Sql-server – SQL SERVER 2014 FCI Cluster taking too long to failover

clusteringsql serversql server 2014

I support a multi-instance, two node failover cluster (active-active). Both instances are running SQL 2014, on Windows Server 2008R2. The nodes each have 3/4 TB of memory and 32 cores (64 with HT). SQL is configured with a Max memory of 350GB for each instance. There are between 60 and 100 databases per instance with 3-5 TB of datafiles in per instance.

I’m having some issues with failover times that I’m trying to resolve.
The issue appears to be centered around shutting down the SQL instance prior to the failover. When a manual failover is performed, we do the following to speed things up to this point.

  1. Checkpoint all databases just prior to failover to get as many
    dirty pages written to disk prior to the beginning of the failover
    as possible.
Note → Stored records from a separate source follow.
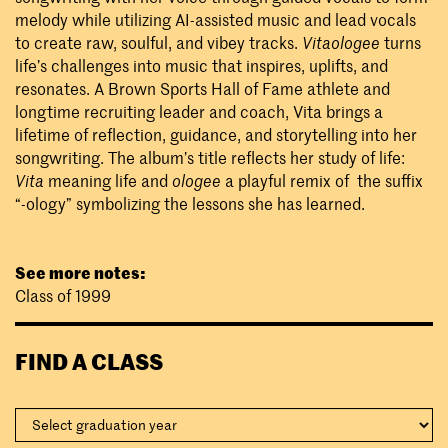
melody while utilizing AI-assisted music and lead vocals
to create raw, soulful, and vibey tracks.
Vitaologee
turns
life’s challenges into music that inspires, uplifts, and
resonates. A Brown Sports Hall of Fame athlete and
longtime recruiting leader and coach, Vita brings a
lifetime of reflection, guidance, and storytelling into her
songwriting. The album’s title reflects her study of life:
Vita
meaning life and
ologee
a playful remix of the suffix
“-ology” symbolizing the lessons she has learned.
See more notes:
Class of 1999
FIND A CLASS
Failovers were much longer prior to adding this step

  2. Manual failover is initiated, SQL goes into SA only mode for 1-2
    minutes and then the SQL instance stops.
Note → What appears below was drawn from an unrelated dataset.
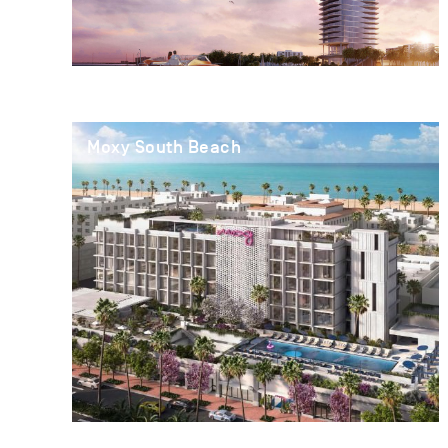
Moxy South Beach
  3. It takes another 1-2 minutes to release the memory back to the OS before the failover occurs and the resource comes up on the other node.

If the SQL instance has only limited data in memory the failover happens much more quickly.
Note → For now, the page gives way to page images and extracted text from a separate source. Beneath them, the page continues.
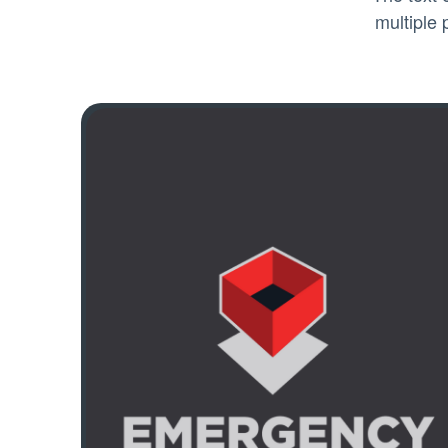
multiple 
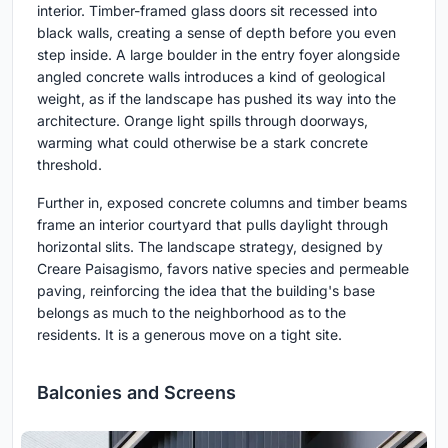
interior. Timber-framed glass doors sit recessed into
black walls, creating a sense of depth before you even
step inside. A large boulder in the entry foyer alongside
angled concrete walls introduces a kind of geological
weight, as if the landscape has pushed its way into the
architecture. Orange light spills through doorways,
warming what could otherwise be a stark concrete
threshold.
Further in, exposed concrete columns and timber beams
frame an interior courtyard that pulls daylight through
horizontal slits. The landscape strategy, designed by
Creare Paisagismo, favors native species and permeable
paving, reinforcing the idea that the building's base
belongs as much to the neighborhood as to the
residents. It is a generous move on a tight site.
Balconies and Screens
We looked at I/O and CPU metrics and don’t see any significant issues.

I’m looking for resources and ideas to help reduce the time it takes for this failover to happen.
Thanks,
-Luke.

Best Answer

The issue appears to be centered around shutting down the SQL instance prior to the failover.

You are correct, because that's exactly what is happening. You're shutting it down nicely on one node, moving resources, and starting it up on another node. The question actually doesn't have anything to do with clustering but with speeding up a clean SQL Server shutdown.

When a manual failover is performed, we do the following to speed things up to this point.

When SQL Server cleanly shuts down, it flushes all of the buffers and asks internal systems to shut themselves down.

So, how do you make this faster? First, this is only really the case when you are cleanly shutting down - which most likely won't happen during a real failure. Secondly, you don't let SQL Server shut down - I would look into using Availability Groups and testing your manual failover times to compare and contrast the differences.

Additionally, no matter what you use, indirect checkpoints are much more effective than traditional.